Dans la robe d’un avocat
Chez Voltaire, "chaque journée apportait son lot de situations parfaitement inédites", confie David Guillouet, soulignant au passage l’instabilité de l’environnement juridique. "Face à l’afflux de questions, nous avons été conduits à proposer des solutions sécurisées en un temps record, tout en prenant le temps nécessaire pour rassurer nos interlocuteurs", confirment Pierre Safar et Florence du Gardier, avocats associés chez Dupuy. Les conseils se sont autorisés à endosser le rôle d’exégètes de textes se contredisant parfois d’un jour sur l’autre.

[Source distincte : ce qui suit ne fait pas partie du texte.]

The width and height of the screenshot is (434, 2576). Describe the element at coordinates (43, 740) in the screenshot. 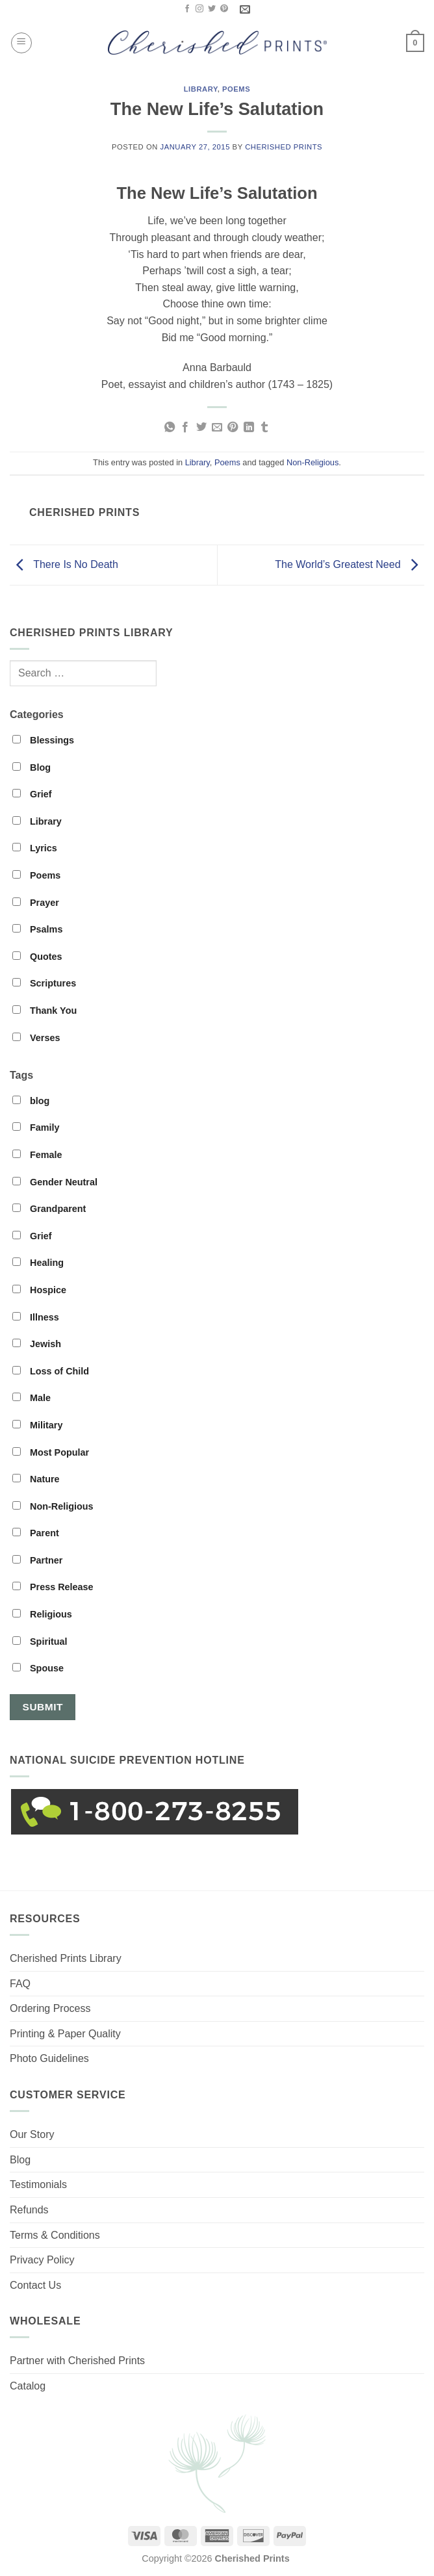

I see `Blessings` at that location.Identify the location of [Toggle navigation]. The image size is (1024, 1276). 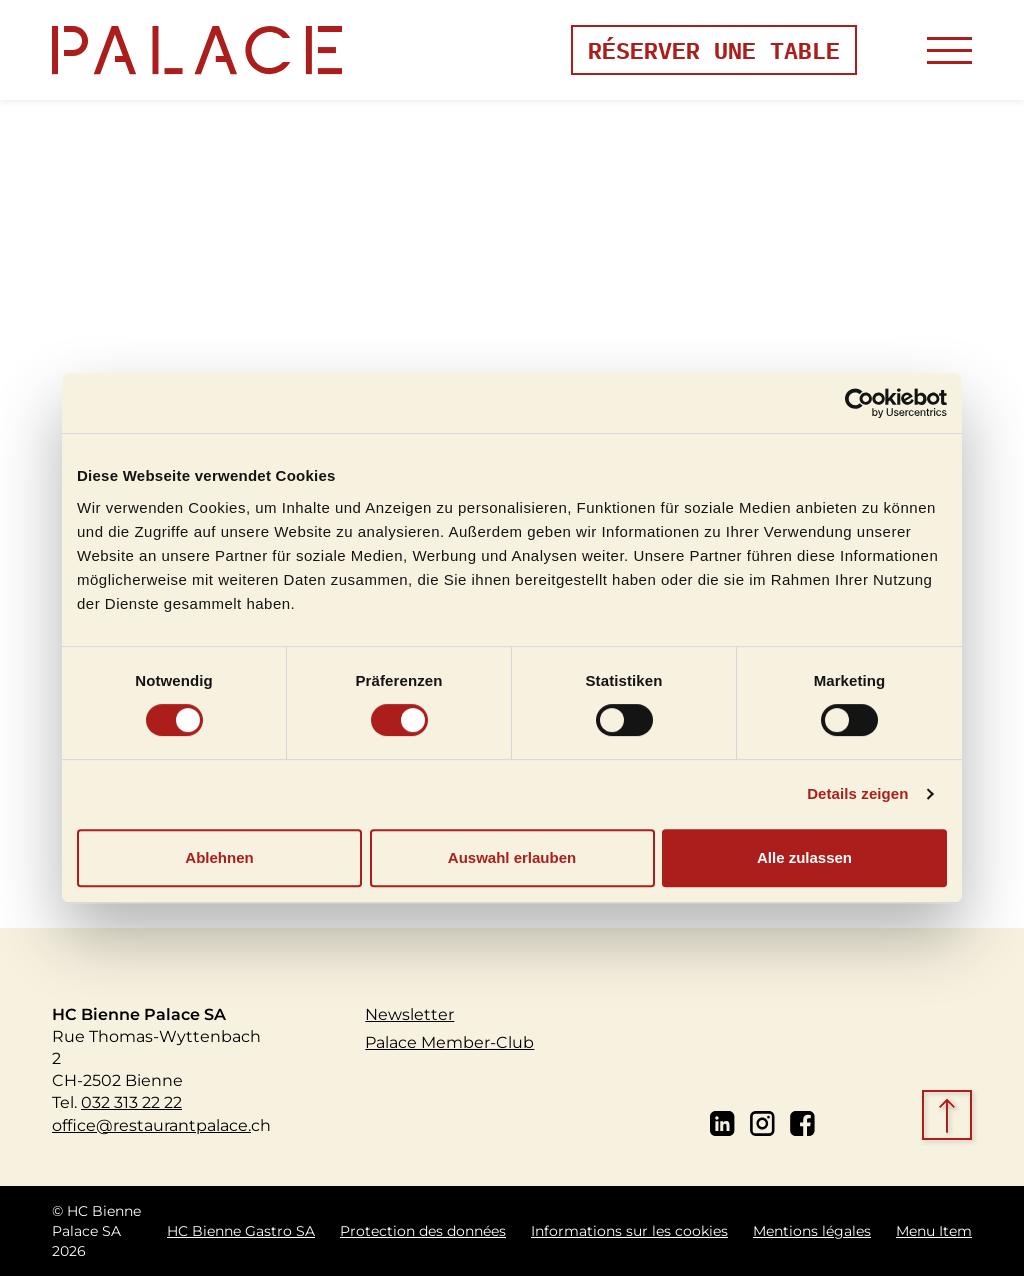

Traquer les nouvelles dispositions est devenu une activité à part entière au point de mettre en place "un fichier mutualisé classé par thème et des calls collectifs trois fois par semaine". Les cabinets Fromont Briens et Voltaire ont également développé des webinaires pour tenir informés leurs clients et éventuels prospects. En somme, ils n’ont pas ménagé leurs efforts, soucieux comme Christine Aranda, associée chez Fromont Briens, "d’analyser à la virgule près les nouvelles mesures et la règlementation d’exception".
Concrètement, ce "travail en flux tendus" s’est traduit par "des journées très intenses, du matin 8h au soir 22h et ce pendant plusieurs semaines". Christine Aranda reconnaît que la suractivité des cabinets en droit social fait figure d’exception dans une profession doublement affectée par les effets de la grève et de la pandémie. Un sondage réalisé par l’Observatoire du Conseil national des Barreaux (CNB) révèle ainsi que le confinement a conduit 41% des 10 329 répondants à interrompre totalement leur activité. L’activité résiduelle des avocats a également chuté puisque 70% d’entre eux l’ont vu réduire de plus de moitié. Quant à la possibilité de facturation, elle s’est contractée d’au moins 65%.
Limiter la casse sociale
À l’instar d’un canari dans une mine de charbon, l’enquête de l’Observatoire du CNB tire surtout la sonnette d’alarme en dévoilant que 28% des avocats interrogés réfléchissent sérieusement à la possibilité de changer de métier. Cette question du sens se pose avec bien moins d’acuité pour les praticiens du droit social. La crise les a transformés en "support de tous les instants", ce qui a conduit les entreprises à les "impliquer davantage dans les décisions présentes et à venir". Barbara Hart, avocate associée chez Sésame, admet "apprécier d’autant plus notre métier que nous exerçons désormais une sorte de coaching au quotidien". Tous pensent avoir réussi, pendant cette période, à raffermir la proximité avec des clients très à l’écoute. "Nos relations", résume Marijke Graanier-Guillemarre, "se sont renforcées, nos échanges nous permettant d’avancer ensemble à la résolution des difficultés".
S'assurer que les entreprises "utilisent les véhicules juridiques adaptés pour éviter le pire"
La solidité de ces nouveaux liens sera mise à l’épreuve dès la rentrée de septembre. Les avocats en droit social envisagent une reprise difficile de l’activité pour de nombreuses entreprises. "Certaines" prédit Christine Aranda, "incapables d’encaisser la progressivité de la reprise, embrasseront le scenario d’une restructuration ou d’un plan de sauvegarde de l’emploi". Aussi, les journées des avocats en droit social risquent-elles de continuer à s’étirer. Leur rôle consistera, dans les prochains mois, à s’assurer que les entreprises "utilisent les véhicules juridiques adaptés pour permettre le redressement et éviter le pire". Ils devront quitter leur blouse d’urgentiste pour revêtir leur casquette d’amortisseur social.